La porte Saint-Vincent de Vannes rappelle également le passage de François Ier dans la ville. Cette porte fut élevée au XVIIème siècle. Restaurée en 1747, elle fut classée monument historique en 1928. On y voit dans la niche supérieure la statue de Saint-Vincent-Ferrier (prêtre dominicain célèbre pour les prêches, ses reliques se trouvent à la cathédrale Saint-Pierre de Vannes), le saint-patron de la ville qui regarde en direction de la mer. Depuis 1891, figure en dessous du saint les armes de la ville de Vannes. On y voit l’hermine cravatée, symbole de la Bretagne, une couronne de tour crénelée rappelant que Vannes est une ville fortifiée. Les deux symboles sont entourés de deux lévriers dressés sur leurs pattes. Ils symbolisent le présent qu’offrirent les habitants de Vannes à François Ier lors de son passage à Vannes en août 1532. Cette porte au décor baroque conduit aujourd’hui au cœur de l’adorable ville de Vannes où se succèdent des maisons typiques à colombage et à encorbellement.
Pour en savoir plus je vous conseille de lire :
« Au temps de l’indépendance« , Jean Kerhervé, Dossier spécial Bretagne, Historia n° 740, août 2008
« Trois mariages et pas un seul héritier« , Laurent Vissière, Dossier spécial Bretagne, Historia n° 740, août 2008
« Une province française et prospère« , Cédric Michon, Dossier spécial Bretagne, Historia n° 740, août 2008
« Ce Jour-là – 6 décembre 1491 Anne de Bretagne épouse Charles VIII« , Henri Pigaillem, Historia n°792, décembre 2012
« La Bretagne ducale » – La fin du Moyen-Âge », Yves Coativy, Les Universels Gisserot, 1999
« L’événement : Anne de Bretagne au coeur de Rennes« , Ouestfrance.fr, 1er octobre 2014
donc, le François est duc avant d’être roi.
Donc c’est le rattachement de la France à la Bretagne et pas l’inverse. 😉
C’est en effet une manière de voir les choses 😉
Merci pour votre commentaire !
Merci pour cette mine d’informations précieuses.
Je suis parisien et je découvre Vannes, une ville splendide et très agréable à vivre
Merci pour cet agréable commentaire!

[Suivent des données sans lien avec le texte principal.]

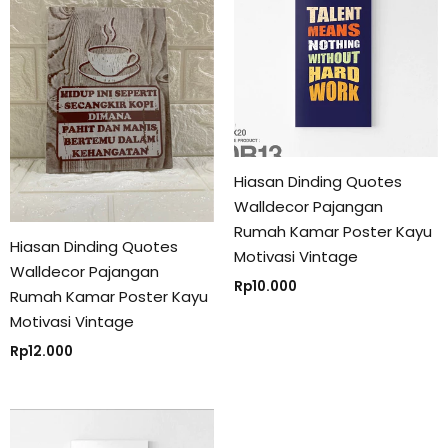
Hiasan Dinding Quotes
Walldecor Pajangan
Rumah Kamar Poster Kayu
Hiasan Dinding Quotes
Motivasi Vintage
Walldecor Pajangan
Rp
10.000
Rumah Kamar Poster Kayu
Motivasi Vintage
Rp
12.000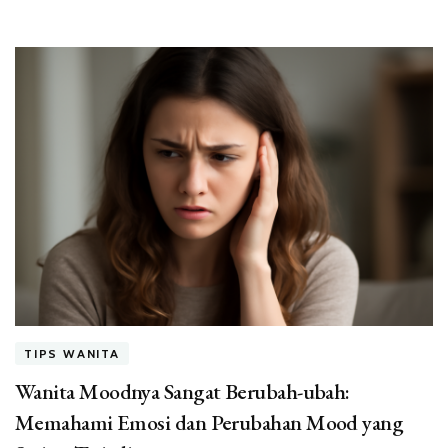
TIPS WANITA
Wanita Moodnya Sangat Berubah-ubah:
Memahami Emosi dan Perubahan Mood yang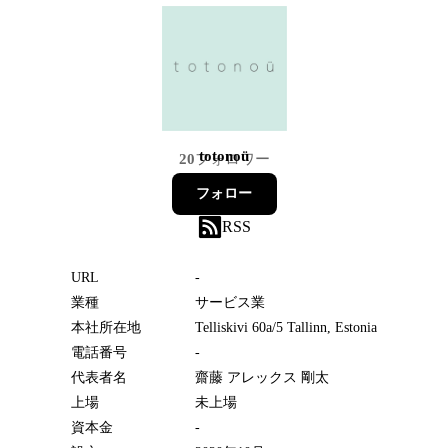
totonoü
20
フォロワー
フォロー
RSS
URL
-
業種
サービス業
本社所在地
Telliskivi 60a/5 Tallinn, Estonia
電話番号
-
代表者名
齋藤 アレックス 剛太
上場
未上場
資本金
-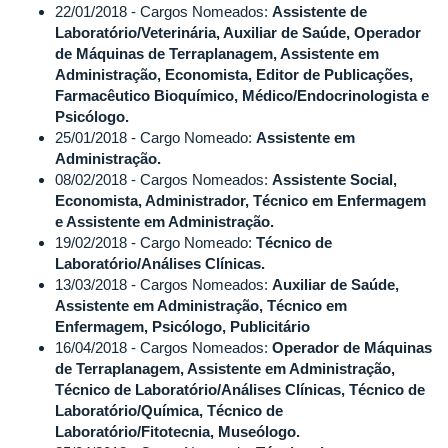
22/01/2018 - Cargos Nomeados:
Assistente de
Laboratório/Veterinária, Auxiliar de Saúde, Operador
de Máquinas de Terraplanagem, Assistente em
Administração, Economista, Editor de Publicações,
Farmacêutico Bioquímico, Médico/Endocrinologista e
Psicólogo.
25/01/2018 - Cargo Nomeado:
Assistente em
Administração.
08/02/2018 - Cargos Nomeados:
Assistente Social,
Economista, Administrador, Técnico em Enfermagem
e Assistente em Administração.
19/02/2018 - Cargo Nomeado:
Técnico de
Laboratório/Análises Clínicas.
13/03/2018 - Cargos Nomeados:
Auxiliar de Saúde,
Assistente em Administração, Técnico em
Enfermagem, Psicólogo, Publicitário
16/04/2018 - Cargos Nomeados:
Operador de Máquinas
de Terraplanagem, Assistente em Administração,
Técnico de Laboratório/Análises Clínicas, Técnico de
Laboratório/Química, Técnico de
Laboratório/Fitotecnia, Museólogo.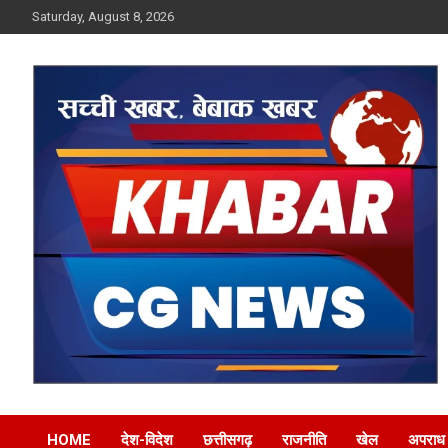
Skip
Saturday, August 8, 2026
to
content
Khabar CG News
HOME
देश-विदेश
छत्तीसगढ़
राजनीति
खेल
अपराध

Je suis heureuse que cette ville riche en histoire vous plaise.
A bientôt! Jessica
Petite confusion chez Prunier : fils aîné de Claude et François 1er, celui que l’on appelle aussi François de France est devenu François III de Bretagne, François II étant son arrière grand-père. Il n’a jamais été roi, étant mort prématurément à l’âge de 18 ans. C’est son frère cadet Henri, qui prendra sa suite et sera le dernier Duc de Bretagne puisque quant il deviendra Henri II à la mort de François 1er, la Bretagne sera directement rattachée au royaume.